A two-day sojourn to Greenfield Village in Dearborn, Michigan, was next on the itinerary, where the Grangers competed in the World Tournament of Historic Base Ball. The event featured top-flight competition amongst twelve of the finest nines east of the Mississippi, as well as a keen opportunity to hobnob with celebrity Village residents. Among those was inventor Thomas Edison, who demonstrated a new method to create light in a tiny globe he called an “incandescent bulb.” Flinty field marshal Patrick “Barnraiser” McKay seemed clearly taken with the amusement, but noted its probable limited use given modern society’s easy access to candles. At a nearby bicycle shop, Kelvin “Hawkeye” Rosonke encountered a brotherly duo discussing an improbable plan to build a new-fangled flying machine called the “aeroplane.”

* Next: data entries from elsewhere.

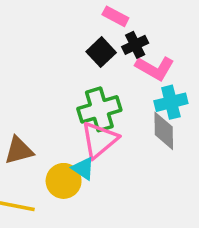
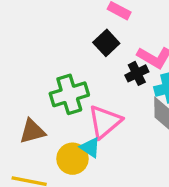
black cross: (135, 45) -> (137, 73), moved
green cross: (99, 109) -> (69, 94), moved

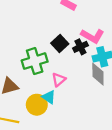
black square: (106, 43) -> (60, 44), moved
pink triangle: (105, 122) -> (59, 80), size x0.6

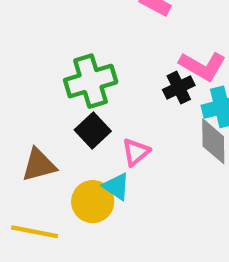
black square: (60, 44) -> (93, 131), moved
green cross: (35, 61) -> (91, 81), moved

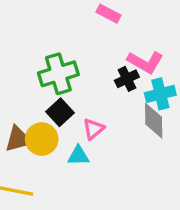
cyan triangle: (116, 187) -> (78, 156), turned -35
yellow circle: (93, 202) -> (42, 139), moved

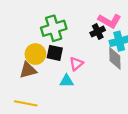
black square: (60, 112) -> (55, 53), turned -35
yellow circle: (42, 139) -> (35, 54), moved

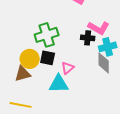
black cross: (98, 31) -> (88, 38), turned 32
cyan triangle: (67, 81) -> (59, 84), size x1.5

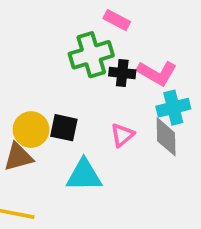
green cross: (47, 35) -> (91, 55), moved
black cross: (88, 38) -> (122, 73), moved
pink triangle: (68, 68) -> (122, 135), moved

Back on the road, the Grangers concluded their month-long peripeteia with a match in Royal Oak, Michigan, against their old friends, the Wahoos. The exercise grounds, located adjacent to Old Woodward Avenue, permitted access for those inclined to observe a multitude of experimental gas-combustion chariots in a parade called the “Dream Cruise.” The juxtaposition of the roaring, noxious highway machinery stood in contrast to the sights and sounds of the bucolic game, thereby distinguishing the inherent appeal of the respective pursuits.

Concluding their junket with a sumptuous smorgasbord put on by the locals, the Grangers took a moment to reflect on the universal appeal of the Nation’s newest pastime. A postlude salute to their hosts of their a capella tome, “For the Love of the Game,” punctuated the afternoon festivities, prompting commendation from music aficionados and toe-tappers alike. As the boys of summer loaded up the buckboards, all agreed it was time to come home.